Thursday, June 02, 2005

On How Life Was

A bit of a disclaimer: as I was trying to explain to a certain Mr Cavalier several threads back, this is not intended to be a serious blog and it certainly isn't trying to make any kind of serious point (except possibly in relation to pop music, which, obviously, is an extremely serious topic.) I am also aware that blogs are not the greatest place for emotion. But I am going to break the rules just this once so, as they say in football, if you don't want to see the result, look away now...

I spent the weekend in glorious Somerset doing wonderfully little (there not being a vast amount to choose from) and I came across a huge bag of photos, loose and in albums, which my parents had liberated after my grandma died and it struck me how precious a find this was. They chronicle our family from the 1930s right up until the present day, and I wonder what anybody else might make of them, what impression they might give if you're distanced from it all. If I was famous, or from some greatly distinguished family, they're the kind of things you'd publish and lots of people would pay good money for them. But I'm not, and they won't, and I'm not even going to put them up on the blog, partly because I'm technologically inept, and partly because nobody will give a damn if I do. Why after all would other people want to see photos of families of kids outside terraced houses in uncomfortable-looking jumpers, or photos of groups of us crammed into various small living rooms eating off paper plates? There are also a disproportionate number of photos of first communions and confirmations, of bored little girls in white dresses and veils and rosaries hung over their clasped hands, looking decidely unimpressed, and lots of my Aunty Kath standing next to various members of Catholic clergy looking piously smug. It was also funny how the same clothes appeared over the space of a decade or so on various different family members (this includes wedding dresses, which doubled as wedding dresses, confirmation dresses and baptism gowns.) The other interesting thing about old photos is that it reminds you of what dreadful taste your family had in wallpaper and curtains. You think Changing Rooms is cringe-inducing? We used to have orange curtains and carpet in our lounge, which made it look a bit like an Easyjet waiting room.

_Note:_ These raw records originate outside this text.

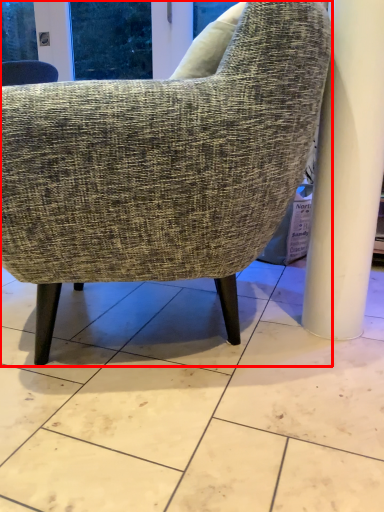 Question: From the image's perspective, what is the correct spatial relationship of chair (annotated by the red box) in relation to concrete?

Choices:
 (A) above
 (B) below

Answer: (A) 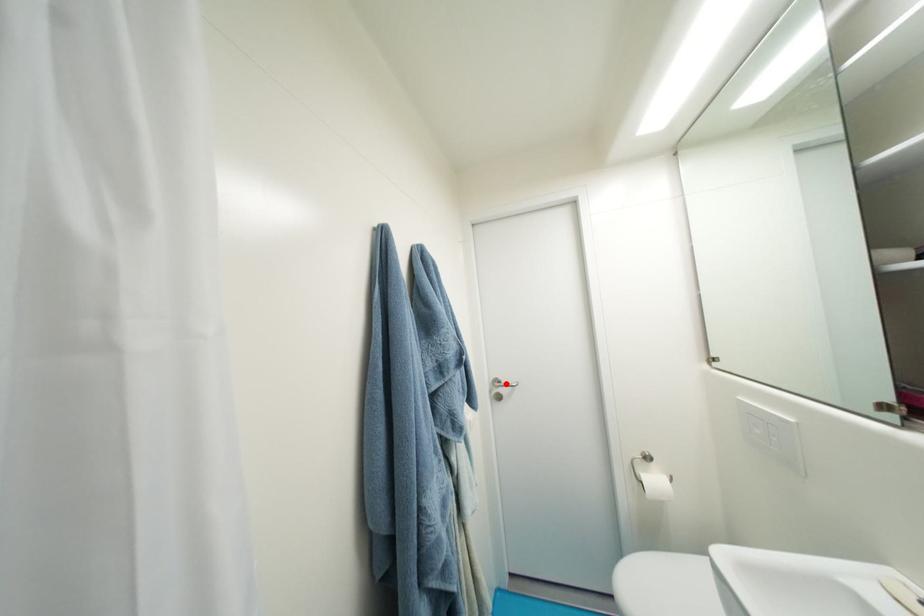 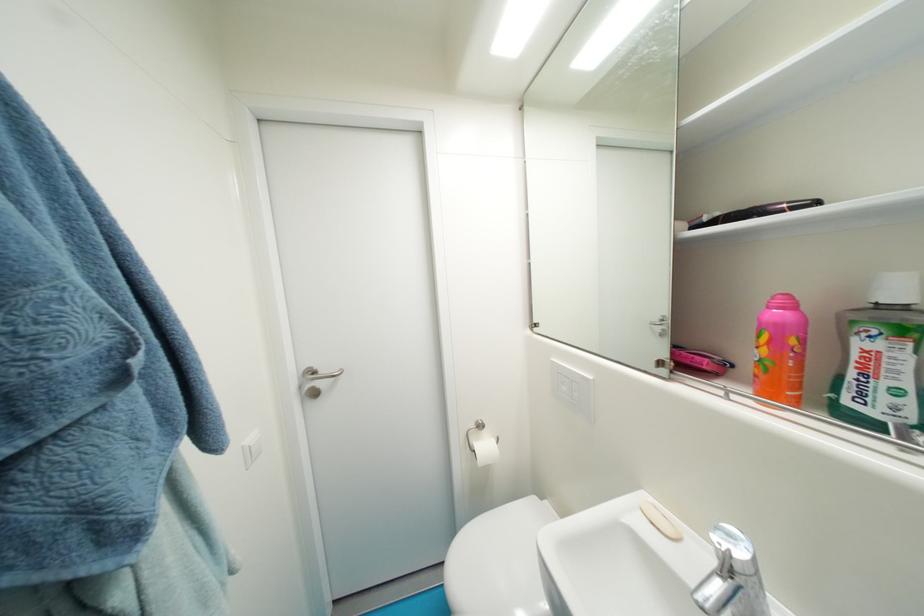 Find the pixel in the second image that matches the highlighted location in the first image.

(322, 374) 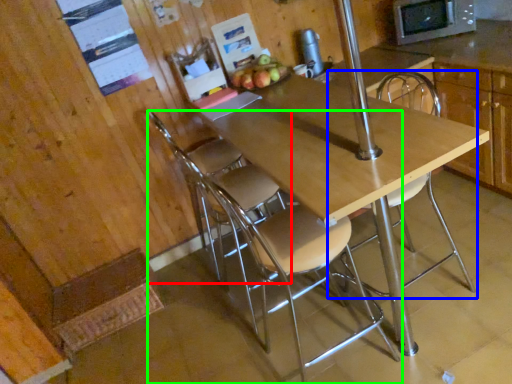 Question: Considering the real-world distances, which object is farthest from chair (highlighted by a red box)? chair (highlighted by a blue box) or chair (highlighted by a green box)?

Choices:
 (A) chair
 (B) chair

Answer: (A)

I found some gorgeous pictures of my grandmother on the beach at Scarborough, looking as though she was trying to look like Ingrid Bergman, then some less glamorous ones of her in her waitress uniform, and later her care home uniform, then lots of photographs of my grandma with various old ladies in tow invariably eating fish and chips.

I'm not sure where I'm going with this one, except to point out, because this is the kind of cheerful mood I'm in today, that life sucks.

Am planning an evening in involving me, the Smiths, old photos and alcohol.